═══ SUPPLIED ENTRIES

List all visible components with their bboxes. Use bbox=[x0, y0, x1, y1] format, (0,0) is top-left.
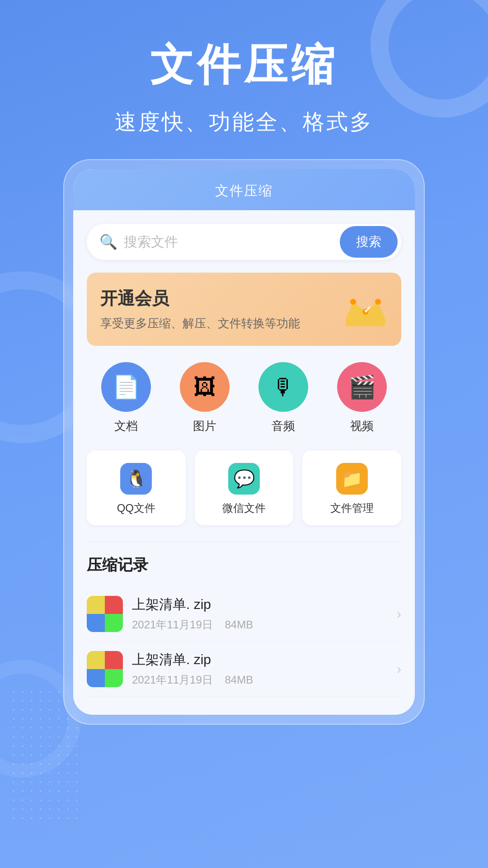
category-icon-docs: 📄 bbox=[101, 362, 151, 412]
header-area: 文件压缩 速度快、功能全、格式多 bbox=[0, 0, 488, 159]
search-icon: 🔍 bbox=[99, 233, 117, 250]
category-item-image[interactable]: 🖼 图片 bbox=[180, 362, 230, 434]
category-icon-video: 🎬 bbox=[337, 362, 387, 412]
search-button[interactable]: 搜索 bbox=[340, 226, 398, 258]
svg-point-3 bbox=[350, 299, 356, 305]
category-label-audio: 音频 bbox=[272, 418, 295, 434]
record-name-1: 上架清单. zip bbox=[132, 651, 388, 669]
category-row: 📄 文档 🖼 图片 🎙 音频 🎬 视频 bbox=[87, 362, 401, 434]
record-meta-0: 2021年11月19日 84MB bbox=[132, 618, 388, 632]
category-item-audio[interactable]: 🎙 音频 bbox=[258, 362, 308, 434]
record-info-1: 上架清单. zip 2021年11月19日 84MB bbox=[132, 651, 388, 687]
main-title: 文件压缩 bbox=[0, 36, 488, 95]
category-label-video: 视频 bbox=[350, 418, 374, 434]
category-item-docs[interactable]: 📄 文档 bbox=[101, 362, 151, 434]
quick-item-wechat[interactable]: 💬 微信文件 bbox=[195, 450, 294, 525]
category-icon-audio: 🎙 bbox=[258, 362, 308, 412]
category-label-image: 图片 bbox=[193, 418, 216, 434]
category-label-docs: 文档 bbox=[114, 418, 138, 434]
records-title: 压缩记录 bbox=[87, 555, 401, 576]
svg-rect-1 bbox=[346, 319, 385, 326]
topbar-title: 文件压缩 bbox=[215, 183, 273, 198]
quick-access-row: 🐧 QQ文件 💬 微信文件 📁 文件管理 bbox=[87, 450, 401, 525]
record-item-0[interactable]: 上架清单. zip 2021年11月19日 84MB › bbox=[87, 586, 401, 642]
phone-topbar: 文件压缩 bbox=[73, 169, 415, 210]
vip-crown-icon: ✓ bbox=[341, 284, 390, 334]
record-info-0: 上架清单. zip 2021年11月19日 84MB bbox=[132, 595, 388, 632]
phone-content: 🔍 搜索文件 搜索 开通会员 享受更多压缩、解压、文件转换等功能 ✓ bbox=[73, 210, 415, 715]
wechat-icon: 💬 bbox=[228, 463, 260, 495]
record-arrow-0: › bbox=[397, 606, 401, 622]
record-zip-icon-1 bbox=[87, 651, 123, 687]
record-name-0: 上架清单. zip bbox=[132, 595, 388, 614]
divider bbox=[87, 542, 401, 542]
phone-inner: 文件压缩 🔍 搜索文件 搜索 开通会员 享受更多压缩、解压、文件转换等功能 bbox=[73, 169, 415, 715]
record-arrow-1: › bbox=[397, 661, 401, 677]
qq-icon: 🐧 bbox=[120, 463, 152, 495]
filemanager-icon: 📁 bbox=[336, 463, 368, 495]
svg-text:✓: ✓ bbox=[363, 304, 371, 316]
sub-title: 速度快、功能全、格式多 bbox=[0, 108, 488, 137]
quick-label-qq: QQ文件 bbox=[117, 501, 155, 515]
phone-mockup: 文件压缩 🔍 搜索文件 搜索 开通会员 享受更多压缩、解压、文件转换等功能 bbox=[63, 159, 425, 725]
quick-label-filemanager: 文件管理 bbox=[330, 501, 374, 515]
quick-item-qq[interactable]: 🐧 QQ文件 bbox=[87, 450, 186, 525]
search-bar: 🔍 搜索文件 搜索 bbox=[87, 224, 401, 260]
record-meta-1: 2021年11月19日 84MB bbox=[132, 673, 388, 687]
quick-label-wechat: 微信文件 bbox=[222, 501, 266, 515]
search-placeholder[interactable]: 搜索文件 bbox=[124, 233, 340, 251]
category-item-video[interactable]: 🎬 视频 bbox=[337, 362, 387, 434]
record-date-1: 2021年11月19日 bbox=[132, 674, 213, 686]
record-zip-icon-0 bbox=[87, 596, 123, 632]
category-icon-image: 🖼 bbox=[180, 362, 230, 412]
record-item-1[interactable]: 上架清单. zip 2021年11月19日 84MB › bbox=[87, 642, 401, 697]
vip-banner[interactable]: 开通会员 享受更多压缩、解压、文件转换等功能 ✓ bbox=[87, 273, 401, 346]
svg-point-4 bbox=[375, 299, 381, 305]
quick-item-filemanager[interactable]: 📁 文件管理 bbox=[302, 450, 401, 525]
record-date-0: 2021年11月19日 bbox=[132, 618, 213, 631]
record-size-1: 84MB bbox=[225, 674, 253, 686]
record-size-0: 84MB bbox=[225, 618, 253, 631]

══════
═══ SUPPLIED ENTRIES

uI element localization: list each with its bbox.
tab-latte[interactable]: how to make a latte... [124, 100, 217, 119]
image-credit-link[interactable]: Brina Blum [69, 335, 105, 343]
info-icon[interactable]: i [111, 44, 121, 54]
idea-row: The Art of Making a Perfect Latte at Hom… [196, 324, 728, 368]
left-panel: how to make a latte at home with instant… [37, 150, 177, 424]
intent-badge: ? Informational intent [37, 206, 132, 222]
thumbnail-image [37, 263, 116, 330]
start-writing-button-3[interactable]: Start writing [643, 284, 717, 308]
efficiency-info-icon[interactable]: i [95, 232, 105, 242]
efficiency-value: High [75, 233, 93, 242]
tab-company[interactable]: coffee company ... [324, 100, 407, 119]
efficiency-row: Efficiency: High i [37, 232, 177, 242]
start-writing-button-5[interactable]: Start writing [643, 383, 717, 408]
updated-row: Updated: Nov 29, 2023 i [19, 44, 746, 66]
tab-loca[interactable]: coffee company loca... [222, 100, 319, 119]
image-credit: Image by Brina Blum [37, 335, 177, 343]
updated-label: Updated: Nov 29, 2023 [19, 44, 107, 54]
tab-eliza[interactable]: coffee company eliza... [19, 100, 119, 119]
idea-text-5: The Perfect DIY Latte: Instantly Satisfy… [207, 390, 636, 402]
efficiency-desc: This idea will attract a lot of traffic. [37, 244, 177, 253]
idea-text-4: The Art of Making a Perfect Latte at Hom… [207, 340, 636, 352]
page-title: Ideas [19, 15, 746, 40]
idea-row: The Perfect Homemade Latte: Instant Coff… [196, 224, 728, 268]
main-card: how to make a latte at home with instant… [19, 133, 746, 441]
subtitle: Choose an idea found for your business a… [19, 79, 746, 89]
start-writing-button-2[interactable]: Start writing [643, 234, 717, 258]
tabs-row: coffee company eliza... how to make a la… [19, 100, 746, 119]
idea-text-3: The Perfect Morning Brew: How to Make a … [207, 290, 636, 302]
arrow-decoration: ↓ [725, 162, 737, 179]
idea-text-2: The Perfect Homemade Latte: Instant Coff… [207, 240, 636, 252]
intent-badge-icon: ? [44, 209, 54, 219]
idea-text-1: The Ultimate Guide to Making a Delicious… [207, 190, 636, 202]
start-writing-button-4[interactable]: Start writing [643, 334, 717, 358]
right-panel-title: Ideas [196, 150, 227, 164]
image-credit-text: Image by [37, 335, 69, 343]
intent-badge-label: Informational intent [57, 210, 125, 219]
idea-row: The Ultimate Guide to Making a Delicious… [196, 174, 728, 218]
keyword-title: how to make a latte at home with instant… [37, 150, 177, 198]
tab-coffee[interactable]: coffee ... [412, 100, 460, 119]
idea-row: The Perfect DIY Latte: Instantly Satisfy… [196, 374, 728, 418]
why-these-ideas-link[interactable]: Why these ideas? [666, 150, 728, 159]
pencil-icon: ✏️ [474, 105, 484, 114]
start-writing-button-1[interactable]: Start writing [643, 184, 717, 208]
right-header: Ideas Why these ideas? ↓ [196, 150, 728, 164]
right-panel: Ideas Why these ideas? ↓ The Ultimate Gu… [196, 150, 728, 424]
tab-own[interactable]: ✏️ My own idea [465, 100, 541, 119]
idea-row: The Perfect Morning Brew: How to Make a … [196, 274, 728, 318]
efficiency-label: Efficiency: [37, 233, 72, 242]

══════

| WORK TASK |
Which of the lines above carry the string "link"? Pick them out and copy them.

| OUTPUT OF THE TASK |
image-credit-link[interactable]: Brina Blum [69, 335, 105, 343]
why-these-ideas-link[interactable]: Why these ideas? [666, 150, 728, 159]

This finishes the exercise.